Page images and extracted text:
============
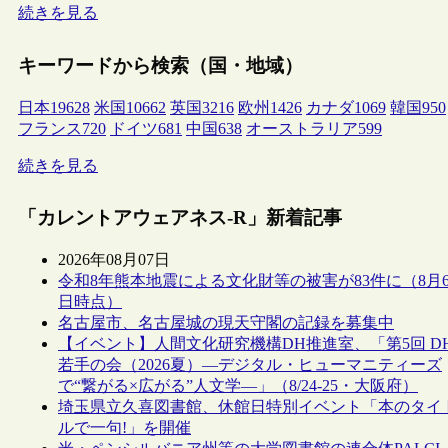
続きを見る
キーワードから検索（国・地域）
日本
19628
米国
10662
英国
3216
欧州
1426
カナダ
1069
韓国
950
フランス
720
ドイツ
681
中国
638
オーストラリア
599
続きを見る
「カレントアウェアネス-R」新着記事
2026年08月07日
令和8年熊本地震による文化財等の被害が83件に（8月
日時点）
名古屋市、名古屋城の現天守閣の記録を募集中
【イベント】人間文化研究機構DH推進室、「第5回 D
若手の会（2026夏）―デジタル・ヒューマニティーズ
で“繋がる×広がる”人文学―」（8/24-25・大阪府）
埼玉県立久喜図書館、休館日特別イベント「本のタイ
ルで一句!」を開催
============
Word for word, restate the records shown above, minus the pictures.

続きを見る
キーワードから検索（国・地域）
日本
19628
米国
10662
英国
3216
欧州
1426
カナダ
1069
韓国
950
フランス
720
ドイツ
681
中国
638
オーストラリア
599
続きを見る
「カレントアウェアネス-R」新着記事
2026年08月07日
令和8年熊本地震による文化財等の被害が83件に（8月
日時点）
名古屋市、名古屋城の現天守閣の記録を募集中
【イベント】人間文化研究機構DH推進室、「第5回 D
若手の会（2026夏）―デジタル・ヒューマニティーズ
で“繋がる×広がる”人文学―」（8/24-25・大阪府）
埼玉県立久喜図書館、休館日特別イベント「本のタイ
ルで一句!」を開催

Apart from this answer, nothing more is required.